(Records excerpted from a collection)
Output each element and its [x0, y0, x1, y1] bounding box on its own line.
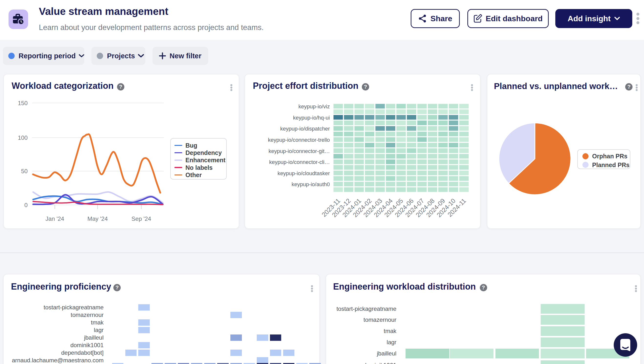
svg-text:50: 50: [21, 168, 28, 174]
svg-text:Sep '24: Sep '24: [131, 216, 151, 222]
svg-text:May '24: May '24: [87, 216, 107, 222]
svg-text:keypup-io/connector-git…: keypup-io/connector-git…: [269, 148, 330, 154]
svg-text:keypup-io/viz: keypup-io/viz: [299, 104, 330, 110]
svg-text:0: 0: [24, 202, 27, 208]
svg-text:keypup-io/connector-trello: keypup-io/connector-trello: [268, 137, 330, 143]
svg-text:keypup-io/dispatcher: keypup-io/dispatcher: [280, 126, 330, 132]
svg-text:Jan '24: Jan '24: [46, 216, 64, 222]
svg-text:100: 100: [18, 134, 28, 141]
svg-text:keypup-io/cloudtasker: keypup-io/cloudtasker: [278, 170, 330, 176]
svg-text:keypup-io/connector-cli…: keypup-io/connector-cli…: [269, 159, 330, 165]
svg-text:150: 150: [18, 100, 28, 106]
svg-text:keypup-io/hq-ui: keypup-io/hq-ui: [293, 115, 330, 121]
svg-text:keypup-io/auth0: keypup-io/auth0: [291, 181, 330, 187]
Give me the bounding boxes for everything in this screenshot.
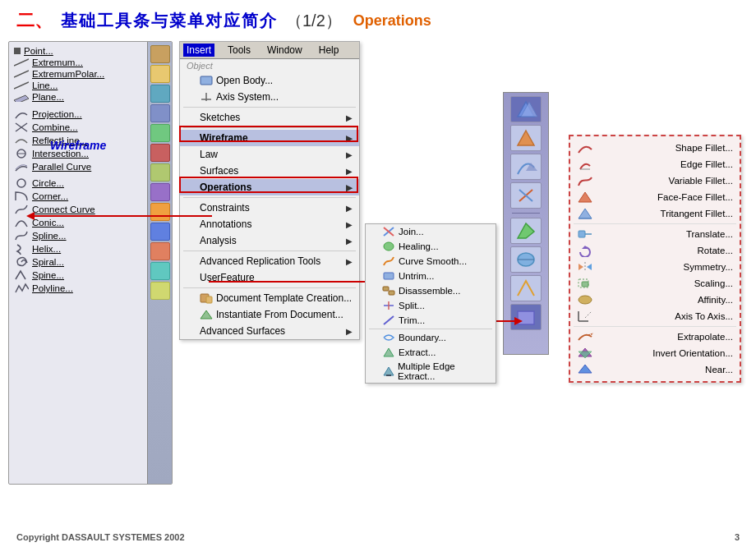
fillet-item-affinity[interactable]: Affinity... — [570, 292, 740, 308]
menu-item-openbody[interactable]: Open Body... — [180, 72, 359, 89]
scaling-icon — [577, 277, 593, 290]
menu-item-advreplication[interactable]: Advanced Replication Tools ▶ — [180, 253, 359, 269]
strip-icon-10[interactable] — [150, 223, 170, 241]
menu-item-constraints[interactable]: Constraints ▶ — [180, 200, 359, 216]
menu-bar-help[interactable]: Help — [316, 44, 343, 57]
right-icon-5[interactable] — [510, 218, 542, 244]
extremumpolar-link[interactable]: ExtremumPolar... — [32, 69, 104, 79]
spline-link[interactable]: Spline... — [32, 231, 67, 241]
doctemplate-icon — [200, 292, 213, 304]
toolbar-scroll-strip — [147, 42, 172, 484]
boundary-icon — [382, 332, 395, 343]
strip-icon-2[interactable] — [150, 65, 170, 83]
fillet-item-edgefillet[interactable]: Edge Fillet... — [570, 156, 740, 172]
ops-item-untrim[interactable]: Untrim... — [366, 269, 496, 283]
connectcurve-link[interactable]: Connect Curve — [32, 205, 95, 214]
operations-arrow: ▶ — [346, 183, 353, 192]
ops-item-extract[interactable]: Extract... — [366, 345, 496, 360]
menu-bar-tools[interactable]: Tools — [224, 44, 254, 57]
plane-link[interactable]: Plane... — [32, 92, 64, 102]
menu-sep-3 — [183, 197, 356, 198]
spine-icon — [14, 269, 29, 281]
ops-item-trim[interactable]: Trim... — [366, 313, 496, 328]
fillet-item-axistoaxis[interactable]: Axis To Axis... — [570, 308, 740, 324]
corner-link[interactable]: Corner... — [32, 191, 68, 201]
strip-icon-12[interactable] — [150, 262, 170, 280]
menu-item-doctemplate[interactable]: Document Template Creation... — [180, 290, 359, 306]
menu-item-law[interactable]: Law ▶ — [180, 146, 359, 163]
fillet-item-invertorientation[interactable]: Invert Orientation... — [570, 345, 740, 361]
operations-submenu: Join... Healing... Curve Smooth... Untri… — [365, 223, 496, 384]
menu-item-annotations[interactable]: Annotations ▶ — [180, 216, 359, 232]
fillet-item-extrapolate[interactable]: Extrapolate... — [570, 329, 740, 345]
wireframe-arrow-left-head — [26, 212, 35, 220]
menu-bar-window[interactable]: Window — [264, 44, 306, 57]
svg-point-40 — [579, 296, 592, 304]
menu-item-operations[interactable]: Operations ▶ — [180, 179, 359, 195]
parallelcurve-link[interactable]: Parallel Curve — [32, 162, 91, 172]
polyline-link[interactable]: Polyline... — [32, 283, 73, 293]
right-icon-3[interactable] — [510, 154, 542, 180]
menu-item-wireframe[interactable]: Wireframe ▶ — [180, 130, 359, 146]
menu-item-sketches[interactable]: Sketches ▶ — [180, 109, 359, 126]
fillet-item-shapefillet[interactable]: Shape Fillet... — [570, 140, 740, 156]
menu-item-surfaces[interactable]: Surfaces ▶ — [180, 163, 359, 179]
ops-item-curvesmooth[interactable]: Curve Smooth... — [366, 254, 496, 269]
combine-link[interactable]: Combine... — [32, 122, 78, 132]
menu-item-userfeature[interactable]: UserFeature — [180, 269, 359, 286]
ops-item-multiedge[interactable]: Multiple Edge Extract... — [366, 360, 496, 383]
right-icon-4[interactable] — [510, 182, 542, 209]
menu-item-instantiate[interactable]: Instantiate From Document... — [180, 306, 359, 323]
strip-icon-6[interactable] — [150, 144, 170, 162]
svg-line-43 — [585, 311, 592, 318]
spiral-link[interactable]: Spiral... — [32, 257, 64, 267]
menu-item-advsurfaces[interactable]: Advanced Surfaces ▶ — [180, 323, 359, 339]
right-icon-7[interactable] — [510, 275, 542, 301]
menu-item-analysis[interactable]: Analysis ▶ — [180, 232, 359, 249]
helix-link[interactable]: Helix... — [32, 244, 61, 254]
fillet-item-translate[interactable]: Translate... — [570, 226, 740, 242]
extrapolate-icon — [577, 330, 593, 343]
fillet-item-symmetry[interactable]: Symmetry... — [570, 259, 740, 275]
strip-icon-9[interactable] — [150, 203, 170, 221]
point-link[interactable]: Point... — [24, 46, 53, 56]
right-strip-separator — [512, 213, 540, 214]
menu-item-axissystem[interactable]: Axis System... — [180, 89, 359, 105]
fillet-item-facefacefillet[interactable]: Face-Face Fillet... — [570, 189, 740, 205]
fillet-item-variablefillet[interactable]: Variable Fillet... — [570, 172, 740, 189]
fillet-item-tritangent[interactable]: Tritangent Fillet... — [570, 205, 740, 222]
fillet-item-near[interactable]: Near... — [570, 361, 740, 378]
spine-link[interactable]: Spine... — [32, 270, 64, 280]
strip-icon-8[interactable] — [150, 183, 170, 201]
fillet-item-rotate[interactable]: Rotate... — [570, 242, 740, 259]
strip-icon-1[interactable] — [150, 45, 170, 63]
circle-link[interactable]: Circle... — [32, 178, 64, 188]
right-icon-6[interactable] — [510, 246, 542, 273]
fillet-item-scaling[interactable]: Scaling... — [570, 275, 740, 292]
ops-item-healing[interactable]: Healing... — [366, 239, 496, 254]
strip-icon-11[interactable] — [150, 242, 170, 260]
instantiate-icon — [200, 309, 213, 320]
menu-bar-insert[interactable]: Insert — [183, 44, 214, 57]
strip-icon-4[interactable] — [150, 104, 170, 122]
strip-icon-3[interactable] — [150, 85, 170, 103]
conic-link[interactable]: Conic... — [32, 218, 64, 228]
ops-item-join[interactable]: Join... — [366, 224, 496, 239]
strip-icon-7[interactable] — [150, 163, 170, 182]
axistoaxis-icon — [577, 310, 593, 323]
ops-item-disassemble[interactable]: Disassemble... — [366, 283, 496, 298]
join-icon — [382, 226, 395, 237]
ops-item-boundary[interactable]: Boundary... — [366, 330, 496, 345]
menu-bar: Insert Tools Window Help — [180, 42, 359, 59]
right-icon-2[interactable] — [510, 125, 542, 151]
ops-item-split[interactable]: Split... — [366, 298, 496, 313]
extract-icon — [382, 347, 395, 358]
wireframe-arrow: ▶ — [346, 134, 353, 143]
right-icon-1[interactable] — [510, 96, 542, 122]
extremum-link[interactable]: Extremum... — [32, 57, 83, 67]
line-link[interactable]: Line... — [32, 80, 58, 90]
projection-link[interactable]: Projection... — [32, 109, 82, 119]
strip-icon-13[interactable] — [150, 282, 170, 300]
ri-icon-6-svg — [514, 249, 537, 270]
strip-icon-5[interactable] — [150, 124, 170, 142]
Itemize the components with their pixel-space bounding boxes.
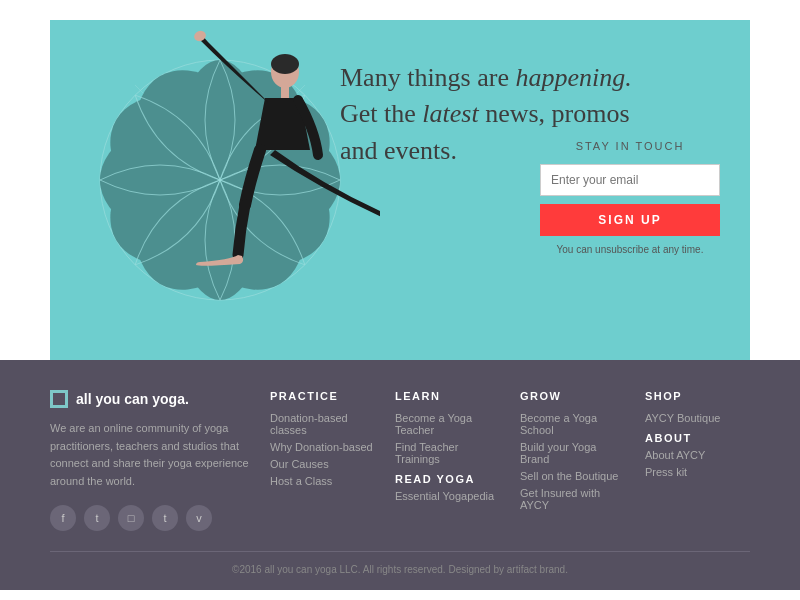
build-brand-link[interactable]: Build your Yoga Brand [520,441,625,465]
host-class-link[interactable]: Host a Class [270,475,375,487]
footer-col-learn: LEARN Become a Yoga Teacher Find Teacher… [375,390,500,531]
svg-rect-19 [281,86,289,98]
logo-text: all you can yoga. [76,391,189,407]
sell-boutique-link[interactable]: Sell on the Boutique [520,470,625,482]
signup-form: STAY IN TOUCH SIGN UP You can unsubscrib… [540,140,720,255]
why-donation-link[interactable]: Why Donation-based [270,441,375,453]
yogapedia-link[interactable]: Essential Yogapedia [395,490,500,502]
become-school-link[interactable]: Become a Yoga School [520,412,625,436]
social-icons-group: f t □ t v [50,505,250,531]
tumblr-icon[interactable]: t [152,505,178,531]
stay-in-touch-label: STAY IN TOUCH [540,140,720,152]
footer-top: all you can yoga. We are an online commu… [50,390,750,531]
insured-link[interactable]: Get Insured with AYCY [520,487,625,511]
brand-description: We are an online community of yoga pract… [50,420,250,490]
become-teacher-link[interactable]: Become a Yoga Teacher [395,412,500,436]
svg-point-18 [271,54,299,74]
instagram-icon[interactable]: □ [118,505,144,531]
learn-title: LEARN [395,390,500,402]
boutique-link[interactable]: AYCY Boutique [645,412,750,424]
donation-classes-link[interactable]: Donation-based classes [270,412,375,436]
unsubscribe-text: You can unsubscribe at any time. [540,244,720,255]
footer-col-practice: PRACTICE Donation-based classes Why Dona… [250,390,375,531]
logo-square-icon [50,390,68,408]
about-title: ABOUT [645,432,750,444]
facebook-icon[interactable]: f [50,505,76,531]
footer-logo: all you can yoga. [50,390,250,408]
footer-copyright: ©2016 all you can yoga LLC. All rights r… [50,551,750,575]
read-yoga-title: READ YOGA [395,473,500,485]
about-aycy-link[interactable]: About AYCY [645,449,750,461]
hero-section: Many things are happening. Get the lates… [50,20,750,360]
find-trainings-link[interactable]: Find Teacher Trainings [395,441,500,465]
footer-col-grow: GROW Become a Yoga School Build your Yog… [500,390,625,531]
press-kit-link[interactable]: Press kit [645,466,750,478]
shop-title: SHOP [645,390,750,402]
grow-title: GROW [520,390,625,402]
email-input[interactable] [540,164,720,196]
our-causes-link[interactable]: Our Causes [270,458,375,470]
footer-col-shop: SHOP AYCY Boutique ABOUT About AYCY Pres… [625,390,750,531]
twitter-icon[interactable]: t [84,505,110,531]
yoga-person-image [100,20,380,360]
footer-brand: all you can yoga. We are an online commu… [50,390,250,531]
sign-up-button[interactable]: SIGN UP [540,204,720,236]
footer: all you can yoga. We are an online commu… [0,360,800,590]
practice-title: PRACTICE [270,390,375,402]
vimeo-icon[interactable]: v [186,505,212,531]
footer-columns: PRACTICE Donation-based classes Why Dona… [250,390,750,531]
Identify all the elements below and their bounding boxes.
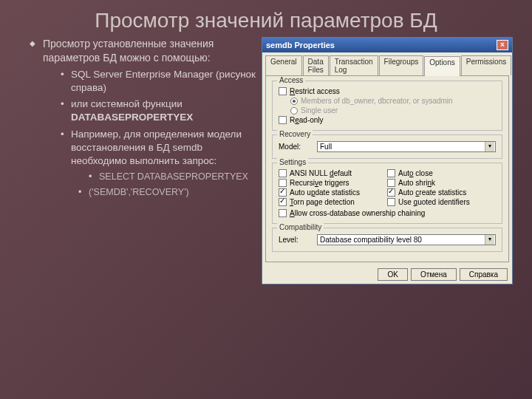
bullet-sub1: SQL Server Enterprise Manager (рисунок с…: [61, 68, 259, 95]
label-ansi-null: ANSI NULL default: [290, 169, 352, 177]
dialog-titlebar[interactable]: semdb Properties ×: [262, 38, 512, 52]
label-auto-close: Auto close: [398, 169, 433, 177]
group-compat: Compatibility Level: Database compatibil…: [272, 228, 502, 252]
dropdown-level[interactable]: Database compatibility level 80: [317, 234, 496, 245]
help-button[interactable]: Справка: [460, 268, 508, 281]
label-model: Model:: [279, 143, 313, 151]
group-recovery-title: Recovery: [277, 130, 313, 138]
bullet-list: Просмотр установленные значения параметр…: [7, 37, 259, 284]
tab-transactionlog[interactable]: Transaction Log: [330, 55, 378, 75]
bullet-sub2-prefix: или системной функции: [71, 98, 183, 109]
checkbox-recursive[interactable]: [279, 179, 287, 187]
checkbox-torn-page[interactable]: [279, 198, 287, 206]
tab-filegroups[interactable]: Filegroups: [379, 55, 424, 75]
tab-options[interactable]: Options: [424, 56, 460, 76]
group-settings-title: Settings: [277, 158, 308, 166]
checkbox-ansi-null[interactable]: [279, 169, 287, 177]
group-compat-title: Compatibility: [277, 223, 324, 231]
checkbox-auto-close[interactable]: [387, 169, 395, 177]
group-settings: Settings ANSI NULL default Recursive tri…: [272, 163, 502, 224]
tab-datafiles[interactable]: Data Files: [303, 55, 329, 75]
label-quoted: Use quoted identifiers: [398, 198, 470, 206]
bullet-sub2-bold: DATABASEPROPERTYEX: [71, 112, 193, 123]
slide-title: Просмотр значений параметров БД: [0, 0, 532, 37]
bullet-sub2: или системной функции DATABASEPROPERTYEX: [61, 98, 259, 124]
label-allow-cross: Allow cross-database ownership chaining: [290, 209, 425, 217]
tab-general[interactable]: General: [265, 55, 302, 75]
close-icon[interactable]: ×: [497, 40, 508, 50]
label-auto-shrink: Auto shrink: [398, 179, 435, 187]
label-members: Members of db_owner, dbcreator, or sysad…: [301, 97, 453, 105]
bullet-main: Просмотр установленные значения параметр…: [43, 38, 214, 64]
label-readonly: Read-only: [290, 116, 324, 124]
group-access: Access Restrict access Members of db_own…: [272, 81, 502, 131]
checkbox-auto-shrink[interactable]: [387, 179, 395, 187]
label-torn-page: Torn page detection: [290, 198, 355, 206]
cancel-button[interactable]: Отмена: [411, 268, 457, 281]
label-restrict-access: Restrict access: [290, 87, 340, 95]
checkbox-auto-create[interactable]: [387, 188, 395, 197]
radio-members: [290, 98, 298, 105]
radio-single-user: [290, 107, 298, 115]
bullet-code1: SELECT DATABASEPROPERTYEX: [89, 171, 259, 183]
ok-button[interactable]: OK: [378, 268, 407, 281]
dialog-tabs: General Data Files Transaction Log Fileg…: [262, 52, 512, 75]
bullet-code2: ('SEMDB','RECOVERY'): [78, 186, 259, 199]
group-access-title: Access: [277, 76, 305, 84]
properties-dialog: semdb Properties × General Data Files Tr…: [262, 37, 513, 284]
bullet-sub3: Например, для определения модели восстан…: [71, 129, 242, 166]
dialog-title: semdb Properties: [266, 41, 335, 50]
dropdown-model[interactable]: Full: [317, 141, 496, 152]
label-recursive: Recursive triggers: [290, 179, 349, 187]
tab-permissions[interactable]: Permissions: [461, 55, 511, 75]
checkbox-restrict-access[interactable]: [279, 87, 287, 95]
checkbox-quoted[interactable]: [387, 198, 395, 206]
label-auto-create: Auto create statistics: [398, 188, 466, 197]
checkbox-auto-update[interactable]: [279, 188, 287, 197]
label-single-user: Single user: [301, 106, 338, 115]
label-auto-update: Auto update statistics: [290, 188, 360, 197]
checkbox-allow-cross[interactable]: [279, 209, 287, 217]
label-level: Level:: [279, 236, 313, 244]
checkbox-readonly[interactable]: [279, 116, 287, 124]
group-recovery: Recovery Model: Full: [272, 134, 502, 159]
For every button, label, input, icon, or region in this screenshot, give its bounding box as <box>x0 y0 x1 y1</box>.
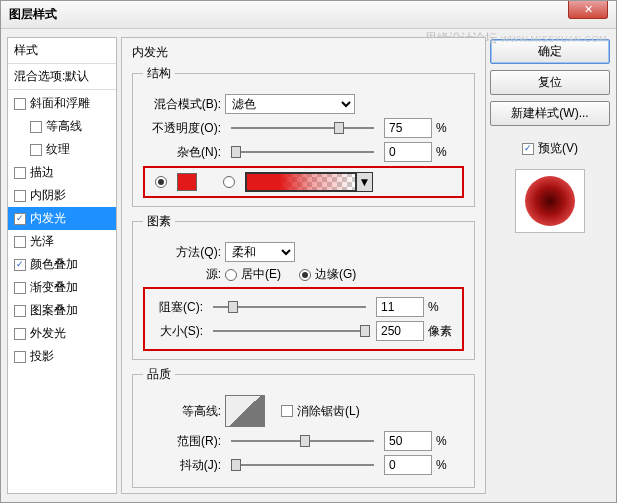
choke-label: 阻塞(C): <box>151 299 203 316</box>
range-label: 范围(R): <box>143 433 221 450</box>
choke-slider[interactable] <box>213 299 366 315</box>
sidebar-item-8[interactable]: 渐变叠加 <box>8 276 116 299</box>
chevron-down-icon[interactable]: ▼ <box>356 173 372 191</box>
sidebar-checkbox[interactable]: ✓ <box>14 213 26 225</box>
highlight-box-size: 阻塞(C): % 大小(S): 像素 <box>143 287 464 351</box>
jitter-slider[interactable] <box>231 457 374 473</box>
sidebar-item-6[interactable]: 光泽 <box>8 230 116 253</box>
jitter-unit: % <box>436 458 464 472</box>
size-slider[interactable] <box>213 323 366 339</box>
source-edge-label: 边缘(G) <box>315 266 356 283</box>
jitter-label: 抖动(J): <box>143 457 221 474</box>
sidebar-item-4[interactable]: 内阴影 <box>8 184 116 207</box>
highlight-box-color: ▼ <box>143 166 464 198</box>
noise-input[interactable] <box>384 142 432 162</box>
choke-input[interactable] <box>376 297 424 317</box>
opacity-unit: % <box>436 121 464 135</box>
source-label: 源: <box>143 266 221 283</box>
antialias-checkbox[interactable] <box>281 405 293 417</box>
technique-select[interactable]: 柔和 <box>225 242 295 262</box>
sidebar-item-label: 等高线 <box>46 118 82 135</box>
noise-unit: % <box>436 145 464 159</box>
close-button[interactable]: ✕ <box>568 1 608 19</box>
sidebar-item-label: 投影 <box>30 348 54 365</box>
cancel-button[interactable]: 复位 <box>490 70 610 95</box>
sidebar-item-label: 斜面和浮雕 <box>30 95 90 112</box>
range-unit: % <box>436 434 464 448</box>
color-swatch[interactable] <box>177 173 197 191</box>
choke-unit: % <box>428 300 456 314</box>
preview-thumbnail <box>515 169 585 233</box>
titlebar: 图层样式 ✕ <box>1 1 616 29</box>
sidebar-checkbox[interactable] <box>14 328 26 340</box>
sidebar-checkbox[interactable] <box>14 236 26 248</box>
sidebar-checkbox[interactable] <box>30 144 42 156</box>
antialias-label: 消除锯齿(L) <box>297 403 360 420</box>
blend-mode-select[interactable]: 滤色 <box>225 94 355 114</box>
contour-label: 等高线: <box>143 403 221 420</box>
sidebar-item-1[interactable]: 等高线 <box>8 115 116 138</box>
contour-picker[interactable] <box>225 395 265 427</box>
elements-group: 图素 方法(Q): 柔和 源: 居中(E) 边缘(G) 阻塞(C): <box>132 213 475 360</box>
structure-legend: 结构 <box>143 65 175 82</box>
preview-label: 预览(V) <box>538 140 578 157</box>
sidebar-list: 斜面和浮雕等高线纹理描边内阴影✓内发光光泽✓颜色叠加渐变叠加图案叠加外发光投影 <box>8 90 116 370</box>
sidebar-item-label: 内阴影 <box>30 187 66 204</box>
layer-style-dialog: 图层样式 ✕ 思缘设计论坛WWW.MISSYUAN.COM 样式 混合选项:默认… <box>0 0 617 503</box>
sidebar-item-7[interactable]: ✓颜色叠加 <box>8 253 116 276</box>
sidebar-item-label: 渐变叠加 <box>30 279 78 296</box>
technique-label: 方法(Q): <box>143 244 221 261</box>
noise-slider[interactable] <box>231 144 374 160</box>
quality-legend: 品质 <box>143 366 175 383</box>
window-title: 图层样式 <box>9 6 57 23</box>
opacity-slider[interactable] <box>231 120 374 136</box>
content: 样式 混合选项:默认 斜面和浮雕等高线纹理描边内阴影✓内发光光泽✓颜色叠加渐变叠… <box>1 29 616 502</box>
range-slider[interactable] <box>231 433 374 449</box>
size-input[interactable] <box>376 321 424 341</box>
opacity-input[interactable] <box>384 118 432 138</box>
sidebar-item-label: 图案叠加 <box>30 302 78 319</box>
sidebar-item-label: 纹理 <box>46 141 70 158</box>
sidebar-item-0[interactable]: 斜面和浮雕 <box>8 92 116 115</box>
styles-sidebar: 样式 混合选项:默认 斜面和浮雕等高线纹理描边内阴影✓内发光光泽✓颜色叠加渐变叠… <box>7 37 117 494</box>
preview-checkbox[interactable]: ✓ <box>522 143 534 155</box>
blend-mode-label: 混合模式(B): <box>143 96 221 113</box>
sidebar-checkbox[interactable] <box>14 282 26 294</box>
sidebar-checkbox[interactable] <box>14 98 26 110</box>
sidebar-checkbox[interactable] <box>14 305 26 317</box>
sidebar-item-label: 描边 <box>30 164 54 181</box>
sidebar-item-2[interactable]: 纹理 <box>8 138 116 161</box>
sidebar-checkbox[interactable] <box>14 351 26 363</box>
gradient-picker[interactable]: ▼ <box>245 172 373 192</box>
sidebar-checkbox[interactable] <box>30 121 42 133</box>
source-center-label: 居中(E) <box>241 266 281 283</box>
sidebar-blending-options[interactable]: 混合选项:默认 <box>8 64 116 90</box>
noise-label: 杂色(N): <box>143 144 221 161</box>
sidebar-item-label: 颜色叠加 <box>30 256 78 273</box>
size-label: 大小(S): <box>151 323 203 340</box>
new-style-button[interactable]: 新建样式(W)... <box>490 101 610 126</box>
size-unit: 像素 <box>428 323 456 340</box>
panel-title: 内发光 <box>132 44 475 61</box>
range-input[interactable] <box>384 431 432 451</box>
sidebar-item-9[interactable]: 图案叠加 <box>8 299 116 322</box>
sidebar-checkbox[interactable]: ✓ <box>14 259 26 271</box>
sidebar-checkbox[interactable] <box>14 190 26 202</box>
sidebar-item-10[interactable]: 外发光 <box>8 322 116 345</box>
gradient-radio[interactable] <box>223 176 235 188</box>
sidebar-checkbox[interactable] <box>14 167 26 179</box>
jitter-input[interactable] <box>384 455 432 475</box>
source-center-radio[interactable] <box>225 269 237 281</box>
sidebar-item-3[interactable]: 描边 <box>8 161 116 184</box>
elements-legend: 图素 <box>143 213 175 230</box>
sidebar-item-5[interactable]: ✓内发光 <box>8 207 116 230</box>
solid-color-radio[interactable] <box>155 176 167 188</box>
sidebar-item-label: 外发光 <box>30 325 66 342</box>
sidebar-item-11[interactable]: 投影 <box>8 345 116 368</box>
sidebar-item-label: 内发光 <box>30 210 66 227</box>
structure-group: 结构 混合模式(B): 滤色 不透明度(O): % 杂色(N): % <box>132 65 475 207</box>
right-column: 确定 复位 新建样式(W)... ✓ 预览(V) <box>490 37 610 494</box>
source-edge-radio[interactable] <box>299 269 311 281</box>
sidebar-header[interactable]: 样式 <box>8 38 116 64</box>
sidebar-item-label: 光泽 <box>30 233 54 250</box>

→ Assignment
Gather all lines from the records above in which "混合模式" appears.

→ Response below
blend-mode-label: 混合模式(B): <box>143 96 221 113</box>
structure-group: 结构 混合模式(B): 滤色 不透明度(O): % 杂色(N): % <box>132 65 475 207</box>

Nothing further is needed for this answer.